Une fois de plus le thème du mois tourne autour de LA Femme, vous savez notre "pire amie" pour nous les mecs. Le numéro de Septembre, est mis sous la houlette de Jacques Berthomeau, dont je vous invite à suivre les pérégrinations ICI MÊME. Ce dernier, de sa hauteur magnanime, préside les débats tout en imposant le sujet mensuel, son sujet : "Le Vin qui aimait les Femmes". Un sujet qui lui va comme un gant.
Tout un programme ! Et à nous de suer...

Bien évidemment, il n'y a pas de vins qui aiment les femmes, mais des femmes qui aiment le vin. J'en connais aussi des qui détestent le vin, mais celles-là, je ne les fréquente pas ! Cela étant dit, lorsque je suis en compagnie d'une dame, j'ai toujours l'impression d'imposer mes goûts en matière de vin. Là est mon défaut. Faute avouée étant paraît-il à moitié pardonnée, je la dirige droit vers le vin qui, à mes yeux, symbolise la tentation de l'amour, j'ai nommé le Champagne. Je sais c'est facile comme choix, mais je peux dévier, aller vers le Limoux ou le Cerdon rosés, choisir un bon Cava si je suis en Catalogne ou un Prosecco si je traverse les Alpes.
Ne me demandez surtout pas pourquoi, car je n'ai pas le temps de vous détailler les subtilités de mon arme secrète.

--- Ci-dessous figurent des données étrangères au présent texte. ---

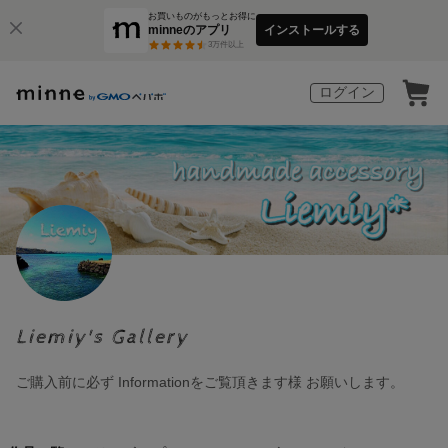
お買いものがもっとお得に
minneのアプリ
インストールする
3
万件以上
ログイン
Liemiy's Gallery
ご購入前に必ず Informationをご覧頂きます様 お願いします。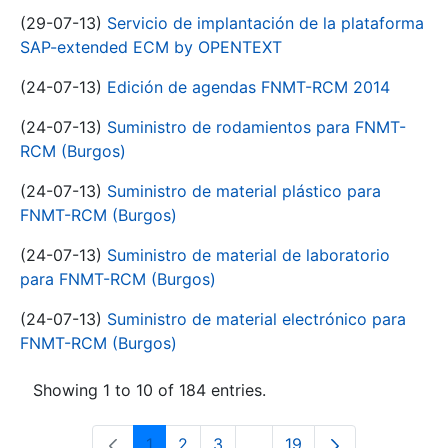
(29-07-13)
Servicio de implantación de la plataforma
SAP-extended ECM by OPENTEXT
(24-07-13)
Edición de agendas FNMT-RCM 2014
(24-07-13)
Suministro de rodamientos para FNMT-
RCM (Burgos)
(24-07-13)
Suministro de material plástico para
FNMT-RCM (Burgos)
(24-07-13)
Suministro de material de laboratorio
para FNMT-RCM (Burgos)
(24-07-13)
Suministro de material electrónico para
FNMT-RCM (Burgos)
Showing 1 to 10 of 184 entries.
1
2
3
...
19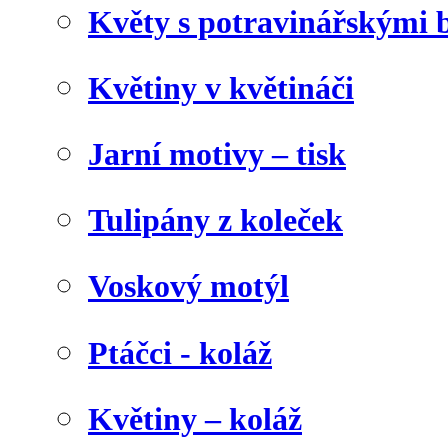
Květy s potravinářskými 
Květiny v květináči
Jarní motivy – tisk
Tulipány z koleček
Voskový motýl
Ptáčci - koláž
Květiny – koláž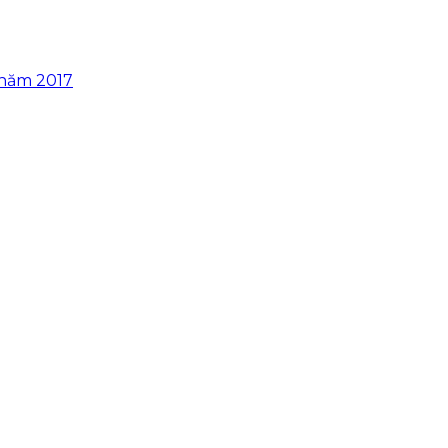
 năm 2017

En plus, ce n'est pas sûr qu'elle me donne à chaque fois satisfaction...
Pour boire le Champagne jusqu'au gouffre de l'ivresse, pour le conduire jusqu'au bord des lèvres pulpeuses de ma compagne et faire aimer le vin à LA Femme du moment, cet obscur objet du désir (ou du délire), je compte beaucoup sur un objet, le verre. Étrange ? Non, pas du tout, puisque le verre - la flûte en l'occurrence - est le philtre, l'ultime outil. Dans de telles circonstances, le cristal s'impose car plus tactile, plus sensuel. Et je casserai volontiers ma tirelire pour le verre de Lalique ou le Baccarat. Allez donc voir sur la Toile, histoire de rêver un peu... Moi, j'en reste bouche bée. Résultat, je n'attends plus que le moment crucial pour sortir mes vieux vins d'Aÿ, si capiteux, si voluptueux (millésime 1996) et si profonds que je les ai planqué en un lieu secret de ma cave.